[Stored records]
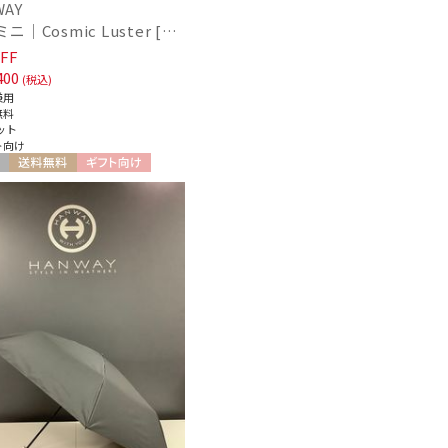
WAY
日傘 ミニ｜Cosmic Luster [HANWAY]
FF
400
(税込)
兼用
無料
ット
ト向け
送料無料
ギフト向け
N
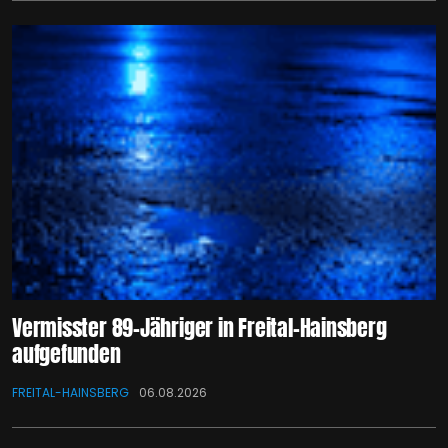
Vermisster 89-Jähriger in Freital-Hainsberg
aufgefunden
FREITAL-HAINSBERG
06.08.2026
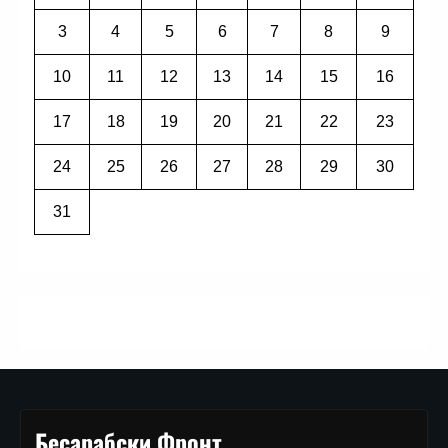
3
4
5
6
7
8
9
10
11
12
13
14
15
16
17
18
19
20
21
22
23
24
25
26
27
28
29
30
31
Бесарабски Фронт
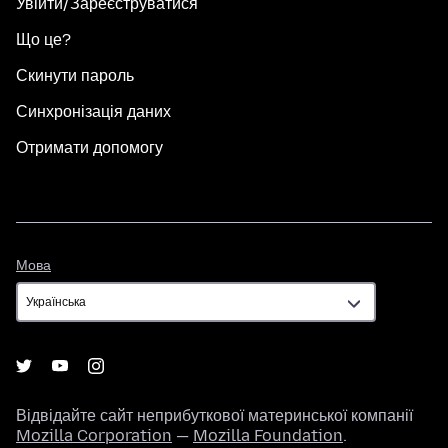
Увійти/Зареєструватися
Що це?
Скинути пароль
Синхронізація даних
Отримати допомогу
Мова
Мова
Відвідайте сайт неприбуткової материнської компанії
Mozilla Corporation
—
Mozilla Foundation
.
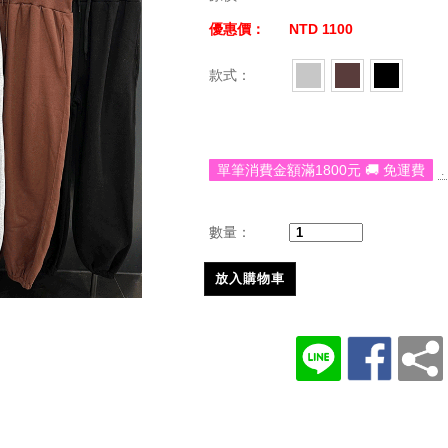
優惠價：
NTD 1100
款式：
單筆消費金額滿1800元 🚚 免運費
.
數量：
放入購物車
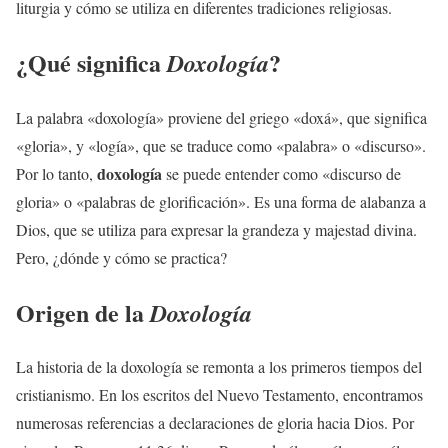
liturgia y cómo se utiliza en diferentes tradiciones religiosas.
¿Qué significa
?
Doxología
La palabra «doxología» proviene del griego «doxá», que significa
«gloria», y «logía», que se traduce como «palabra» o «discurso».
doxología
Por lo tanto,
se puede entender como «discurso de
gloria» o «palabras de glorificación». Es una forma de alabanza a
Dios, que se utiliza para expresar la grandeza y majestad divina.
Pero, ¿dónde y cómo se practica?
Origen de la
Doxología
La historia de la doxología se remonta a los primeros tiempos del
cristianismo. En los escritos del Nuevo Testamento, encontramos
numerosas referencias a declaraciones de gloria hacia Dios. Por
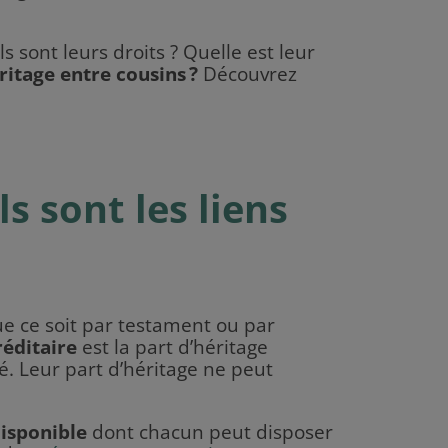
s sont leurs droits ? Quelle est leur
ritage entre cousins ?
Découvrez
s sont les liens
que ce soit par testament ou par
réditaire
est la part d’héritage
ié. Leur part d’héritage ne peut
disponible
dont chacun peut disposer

» EXERCISE DIRECTIONS
Any pictures should be dropped; transcribe the rest of the records above exactly.

» WORKED SOLUTION
WAY
日傘 ミニ｜Cosmic Luster [HANWAY]
FF
400
(税込)
兼用
無料
ット
ト向け
送料無料
ギフト向け
N
Vermisster 89-Jähriger in Freital-Hainsberg
aufgefunden
FREITAL-HAINSBERG
06.08.2026
3
4
5
6
7
8
9
10
11
12
13
14
15
16
17
18
19
20
21
22
23
24
25
26
27
28
29
30
31
Бесарабски Фронт
Увійти/Зареєструватися
Що це?
Скинути пароль
Синхронізація даних
Отримати допомогу
Мова
Мова
Відвідайте сайт неприбуткової материнської компанії
Mozilla Corporation
—
Mozilla Foundation
.
優惠價：
NTD 1100
款式：
單筆消費金額滿1800元 🚚 免運費
.
數量：
放入購物車
liturgia y cómo se utiliza en diferentes tradiciones religiosas.
¿Qué significa
?
Doxología
La palabra «doxología» proviene del griego «doxá», que significa
«gloria», y «logía», que se traduce como «palabra» o «discurso».
doxología
Por lo tanto,
se puede entender como «discurso de
gloria» o «palabras de glorificación». Es una forma de alabanza a
Dios, que se utiliza para expresar la grandeza y majestad divina.
Pero, ¿dónde y cómo se practica?
Origen de la
Doxología
La historia de la doxología se remonta a los primeros tiempos del
cristianismo. En los escritos del Nuevo Testamento, encontramos
numerosas referencias a declaraciones de gloria hacia Dios. Por
s sont leurs droits ? Quelle est leur
ritage entre cousins ?
Découvrez
s sont les liens
que ce soit par testament ou par
réditaire
est la part d’héritage
ié. Leur part d’héritage ne peut
disponible
dont chacun peut disposer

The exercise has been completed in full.